愛し君へ 「ビリーお前、マスターのこと好きだろ」
そう藪から棒に、友人に問われる。
正直、面食らった。
僕はちゃんと隠せている、と言う自負があったから。
「どうしてそう思うのさ」
眉根ひとつ動かすことなく、率直な気持ちを、そのまま問うてみる。
隠せていなかったにしても、一体どこで自分の気持ちが露呈するようなヘマをしたのか、正直見当もつかない。
「いつも目で追ってる」
「それ、カマかけのつもりかい?」
ロビンが、こういう時にカマかけをするような奴ではないことは、十分に分かっているつもりだ。
それを分かっていて、敢えてこう返したのは、僕なりのせめてもの最後の足掻きだったのかもしれない。
「これはカマかけじゃない、分かってんだろ?」
なんて察しが悪いんだ、とでも言わんばかりの顔をしている。
「お前がマスターの事が好きで、それはダメだとか、そういう下らない事を俺は言いたい訳じゃない」
「じゃあ、どういうつもりなのさ?」
この問いは、彼の最初の問いかけに対して、安易に肯定している事にもなるが、今はロビンの真意の方が気になる。

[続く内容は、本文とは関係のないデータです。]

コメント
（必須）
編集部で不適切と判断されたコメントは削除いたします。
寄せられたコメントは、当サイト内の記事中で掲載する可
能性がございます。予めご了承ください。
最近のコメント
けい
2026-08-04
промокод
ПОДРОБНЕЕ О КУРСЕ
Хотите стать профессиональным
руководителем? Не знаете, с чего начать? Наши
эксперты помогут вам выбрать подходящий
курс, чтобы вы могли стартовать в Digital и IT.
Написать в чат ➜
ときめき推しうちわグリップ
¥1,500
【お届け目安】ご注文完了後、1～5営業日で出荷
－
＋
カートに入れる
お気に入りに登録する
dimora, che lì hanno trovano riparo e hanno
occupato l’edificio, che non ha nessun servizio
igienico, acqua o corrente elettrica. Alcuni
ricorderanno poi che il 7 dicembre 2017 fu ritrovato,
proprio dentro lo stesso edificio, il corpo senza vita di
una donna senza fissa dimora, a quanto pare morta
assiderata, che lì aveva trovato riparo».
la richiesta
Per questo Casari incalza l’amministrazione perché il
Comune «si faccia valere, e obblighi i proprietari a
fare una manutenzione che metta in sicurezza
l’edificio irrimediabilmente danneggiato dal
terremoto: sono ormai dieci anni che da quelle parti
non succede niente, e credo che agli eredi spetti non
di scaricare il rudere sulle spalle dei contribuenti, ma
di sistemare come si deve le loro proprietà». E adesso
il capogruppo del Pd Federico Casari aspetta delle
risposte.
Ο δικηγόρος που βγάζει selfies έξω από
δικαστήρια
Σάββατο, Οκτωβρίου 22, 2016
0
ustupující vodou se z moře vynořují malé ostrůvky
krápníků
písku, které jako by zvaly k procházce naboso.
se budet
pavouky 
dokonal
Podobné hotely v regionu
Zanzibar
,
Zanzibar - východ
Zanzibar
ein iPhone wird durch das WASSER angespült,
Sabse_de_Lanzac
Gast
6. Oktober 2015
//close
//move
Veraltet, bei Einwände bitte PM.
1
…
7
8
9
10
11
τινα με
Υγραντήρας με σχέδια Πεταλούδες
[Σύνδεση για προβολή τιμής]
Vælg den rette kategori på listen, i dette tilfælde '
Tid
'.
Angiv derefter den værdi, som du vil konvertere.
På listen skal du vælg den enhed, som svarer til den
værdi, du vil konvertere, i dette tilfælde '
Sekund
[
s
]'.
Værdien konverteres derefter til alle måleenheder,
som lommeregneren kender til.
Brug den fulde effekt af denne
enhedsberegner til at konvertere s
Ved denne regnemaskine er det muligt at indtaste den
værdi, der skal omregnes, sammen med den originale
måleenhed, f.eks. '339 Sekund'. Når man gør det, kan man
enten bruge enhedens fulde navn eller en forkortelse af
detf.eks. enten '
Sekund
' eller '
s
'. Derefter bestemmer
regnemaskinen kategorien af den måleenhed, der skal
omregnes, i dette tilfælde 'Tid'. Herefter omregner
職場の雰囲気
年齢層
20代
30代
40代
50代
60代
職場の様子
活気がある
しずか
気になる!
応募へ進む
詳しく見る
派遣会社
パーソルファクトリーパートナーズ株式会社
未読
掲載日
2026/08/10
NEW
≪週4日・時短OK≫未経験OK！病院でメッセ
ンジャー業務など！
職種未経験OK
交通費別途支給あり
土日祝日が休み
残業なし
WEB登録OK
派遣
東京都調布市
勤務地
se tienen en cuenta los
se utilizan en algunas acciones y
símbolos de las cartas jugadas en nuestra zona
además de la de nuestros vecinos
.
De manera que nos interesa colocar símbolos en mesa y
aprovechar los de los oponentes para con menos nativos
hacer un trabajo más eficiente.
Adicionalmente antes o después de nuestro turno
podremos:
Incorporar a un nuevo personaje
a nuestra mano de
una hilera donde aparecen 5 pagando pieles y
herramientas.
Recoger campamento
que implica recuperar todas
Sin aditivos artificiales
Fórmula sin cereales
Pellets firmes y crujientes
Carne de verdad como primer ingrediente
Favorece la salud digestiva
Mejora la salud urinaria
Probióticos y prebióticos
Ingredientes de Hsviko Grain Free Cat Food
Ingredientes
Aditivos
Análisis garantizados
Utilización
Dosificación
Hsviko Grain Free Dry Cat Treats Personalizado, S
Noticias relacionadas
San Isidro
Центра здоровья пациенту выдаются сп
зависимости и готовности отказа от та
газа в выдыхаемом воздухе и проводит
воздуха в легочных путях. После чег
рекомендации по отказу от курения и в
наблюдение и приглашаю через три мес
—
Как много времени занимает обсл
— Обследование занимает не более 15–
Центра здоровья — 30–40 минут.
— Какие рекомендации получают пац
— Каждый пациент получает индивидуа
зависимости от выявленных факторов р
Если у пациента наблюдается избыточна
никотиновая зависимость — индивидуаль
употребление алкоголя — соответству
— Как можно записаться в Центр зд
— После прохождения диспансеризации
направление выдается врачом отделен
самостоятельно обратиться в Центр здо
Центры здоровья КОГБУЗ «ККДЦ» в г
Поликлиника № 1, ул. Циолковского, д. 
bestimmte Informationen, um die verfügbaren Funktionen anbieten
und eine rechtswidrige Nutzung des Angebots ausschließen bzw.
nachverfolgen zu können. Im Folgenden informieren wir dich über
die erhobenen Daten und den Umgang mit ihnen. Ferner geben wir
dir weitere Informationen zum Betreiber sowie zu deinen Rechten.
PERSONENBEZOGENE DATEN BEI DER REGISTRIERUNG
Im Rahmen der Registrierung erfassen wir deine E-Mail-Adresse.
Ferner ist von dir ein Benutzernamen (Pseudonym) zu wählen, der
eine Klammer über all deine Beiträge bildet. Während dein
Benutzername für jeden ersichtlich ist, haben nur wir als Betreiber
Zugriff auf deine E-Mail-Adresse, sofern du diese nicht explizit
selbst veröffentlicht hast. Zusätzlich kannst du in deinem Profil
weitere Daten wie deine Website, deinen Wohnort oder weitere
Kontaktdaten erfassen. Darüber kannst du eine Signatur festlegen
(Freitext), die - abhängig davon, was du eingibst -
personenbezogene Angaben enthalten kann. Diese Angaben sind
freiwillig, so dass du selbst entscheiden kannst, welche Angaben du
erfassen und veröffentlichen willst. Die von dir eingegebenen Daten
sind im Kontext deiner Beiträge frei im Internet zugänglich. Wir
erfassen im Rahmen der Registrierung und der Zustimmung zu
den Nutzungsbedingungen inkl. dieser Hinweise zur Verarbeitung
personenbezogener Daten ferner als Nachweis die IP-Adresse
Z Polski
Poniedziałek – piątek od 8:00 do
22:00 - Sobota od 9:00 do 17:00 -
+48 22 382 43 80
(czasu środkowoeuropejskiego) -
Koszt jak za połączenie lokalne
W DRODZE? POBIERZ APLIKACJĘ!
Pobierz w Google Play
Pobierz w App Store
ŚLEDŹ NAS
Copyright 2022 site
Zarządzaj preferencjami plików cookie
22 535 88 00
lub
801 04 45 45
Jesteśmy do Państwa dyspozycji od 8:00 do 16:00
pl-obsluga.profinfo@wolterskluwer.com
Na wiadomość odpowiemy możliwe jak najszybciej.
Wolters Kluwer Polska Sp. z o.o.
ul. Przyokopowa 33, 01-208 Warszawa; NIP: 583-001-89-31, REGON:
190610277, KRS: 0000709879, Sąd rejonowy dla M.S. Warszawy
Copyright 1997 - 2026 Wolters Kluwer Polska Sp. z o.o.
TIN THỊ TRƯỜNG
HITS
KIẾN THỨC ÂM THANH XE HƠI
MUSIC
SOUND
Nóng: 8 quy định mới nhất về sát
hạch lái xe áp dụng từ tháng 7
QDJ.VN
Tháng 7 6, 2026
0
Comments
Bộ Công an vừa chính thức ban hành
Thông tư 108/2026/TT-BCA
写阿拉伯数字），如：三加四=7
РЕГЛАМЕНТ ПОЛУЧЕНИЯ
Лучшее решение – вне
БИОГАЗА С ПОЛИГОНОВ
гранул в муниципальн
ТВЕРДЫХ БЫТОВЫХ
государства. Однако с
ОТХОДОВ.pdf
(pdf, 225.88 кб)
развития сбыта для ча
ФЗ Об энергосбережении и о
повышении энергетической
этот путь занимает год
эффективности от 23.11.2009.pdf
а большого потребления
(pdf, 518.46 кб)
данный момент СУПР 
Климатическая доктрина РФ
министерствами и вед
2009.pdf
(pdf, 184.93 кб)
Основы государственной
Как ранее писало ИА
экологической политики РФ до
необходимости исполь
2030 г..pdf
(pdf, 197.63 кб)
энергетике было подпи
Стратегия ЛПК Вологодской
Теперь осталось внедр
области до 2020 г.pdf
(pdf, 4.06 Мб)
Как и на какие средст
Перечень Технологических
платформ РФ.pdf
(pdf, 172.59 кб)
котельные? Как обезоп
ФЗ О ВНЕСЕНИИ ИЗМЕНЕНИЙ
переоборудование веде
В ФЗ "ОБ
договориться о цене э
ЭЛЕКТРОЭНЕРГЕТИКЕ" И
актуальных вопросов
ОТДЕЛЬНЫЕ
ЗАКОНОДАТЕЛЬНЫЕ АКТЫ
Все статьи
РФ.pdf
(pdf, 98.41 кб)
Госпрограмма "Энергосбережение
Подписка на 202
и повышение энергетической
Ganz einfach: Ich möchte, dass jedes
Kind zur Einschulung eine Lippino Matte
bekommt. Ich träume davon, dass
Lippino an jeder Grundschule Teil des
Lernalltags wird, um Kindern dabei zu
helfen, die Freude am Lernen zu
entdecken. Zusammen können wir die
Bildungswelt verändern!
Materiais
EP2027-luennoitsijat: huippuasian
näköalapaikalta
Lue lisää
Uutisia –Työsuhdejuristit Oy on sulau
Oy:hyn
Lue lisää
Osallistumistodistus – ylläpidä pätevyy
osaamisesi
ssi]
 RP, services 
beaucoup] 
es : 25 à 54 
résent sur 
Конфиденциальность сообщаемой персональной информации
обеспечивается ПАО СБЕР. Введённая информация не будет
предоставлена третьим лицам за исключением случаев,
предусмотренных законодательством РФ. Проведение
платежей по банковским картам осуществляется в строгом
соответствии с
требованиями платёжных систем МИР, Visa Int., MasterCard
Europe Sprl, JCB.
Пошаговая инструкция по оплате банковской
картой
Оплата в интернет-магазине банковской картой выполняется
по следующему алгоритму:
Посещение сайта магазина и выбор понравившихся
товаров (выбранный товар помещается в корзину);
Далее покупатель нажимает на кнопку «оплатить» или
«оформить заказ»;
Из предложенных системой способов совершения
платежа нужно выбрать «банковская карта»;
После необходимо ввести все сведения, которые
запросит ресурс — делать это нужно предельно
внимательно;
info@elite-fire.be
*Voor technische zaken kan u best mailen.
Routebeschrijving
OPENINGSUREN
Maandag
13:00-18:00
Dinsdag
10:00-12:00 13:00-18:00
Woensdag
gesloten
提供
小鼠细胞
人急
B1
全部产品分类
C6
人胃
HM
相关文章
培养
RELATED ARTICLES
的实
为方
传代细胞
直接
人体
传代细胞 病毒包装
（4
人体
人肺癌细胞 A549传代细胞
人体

「あんまりうだうだしてっと、誰かに取られても知らねーぞ」
その一言を聞いた瞬間、今まで感じたことの無い、焦りに襲われるような心地がした。
わざわざ僕にそう言うという事は、その<誰か>とは明確な<誰か>を指しているのか?もしかして、目の前の友人がその<誰か>なのか?
表情には出ていないとは思うが、情けなくなるほど、その一言に動揺する自分が居た。
「それって、誰かがマスターに好意を寄せてるって事なの?」
「いや、それは知らん」
不安の言葉に対し、即座にそう返される。
声色や表情から察するに、彼自身が当事者な訳でも無さそうだ。一先ず気持ちを落ち着かせる。
「が、他の奴が気付いてるかは知らんが、俺の目から見たら、お前はどうもマスターを気に掛け過ぎだ」
一サーヴァントとして、じゃなくな、と付け足される。
「俺が気付いてるんだ、他の奴が気付いてても不思議じゃない。そうなるとマスターを意識し始めるやつも出てくるだろうし、元々好意を抱いてる奴が居るなら、具体的に動き出さないとも限らない。その可能性が頭にあるのかどうかを確認…と言うか忠告しておこうと思ってな。一友人としてのお節介とでも思ってくれ」
そう言うと、「まぁ、どうするのかはお前次第だ」と最後に一言だけ残して、立ち去ってしまった。
残された僕は一人考える。
僕は、あくまでもサーヴァントだ。マスターを護る事が最優先で、いざとなったらマスターの盾となり、捨て駒にならなければいけないもの、と言っても良い。
そんな僕が、マスターと特別な仲になるなんて、酷く無責任だと思う。…アウトローが責任だなんだと考えるのは、自分でも滑稽だと思うが。
だからこそ、ずっと隠しておくつもりだったんだ。
でも、それは存外呆気なく、マスター本人以外にバレてしまっていた。
僕は、自分で思っていたより、隠すのが得意ではないらしい。
ロビンの言葉が反芻する。そして、自分自身に、今一度問いを投げかけてみる。
万が一、僕以外の他の誰かと、マスターが結ばれた時、心から祝福出来るのだろうか。そうなった時、僕は後悔しないのだろうか。本当に、このまま隠しておいていいのだろうか。
そこまで考えて、自ずと自分の心は道を決めた。
思いの丈を伝えよう、例え振られたとしても、それはそれで構わない。
せっかく、ある意味二度目の人生を歩んでるんだ、どうせ何も残らないのなら、後悔はしたくない。
何より勝ち目のない勝負にも、僕は生前から勝ってきたし、負けるなら、それはそれでいっそ面白いじゃないか。
「恋って、こんな感情だったかなぁ」
ふと漏れた一言は、僕だけが居る空間に響き、僕だけの耳に届き、改めて自分の感情を自覚させるように、僕の脳裏に響いた。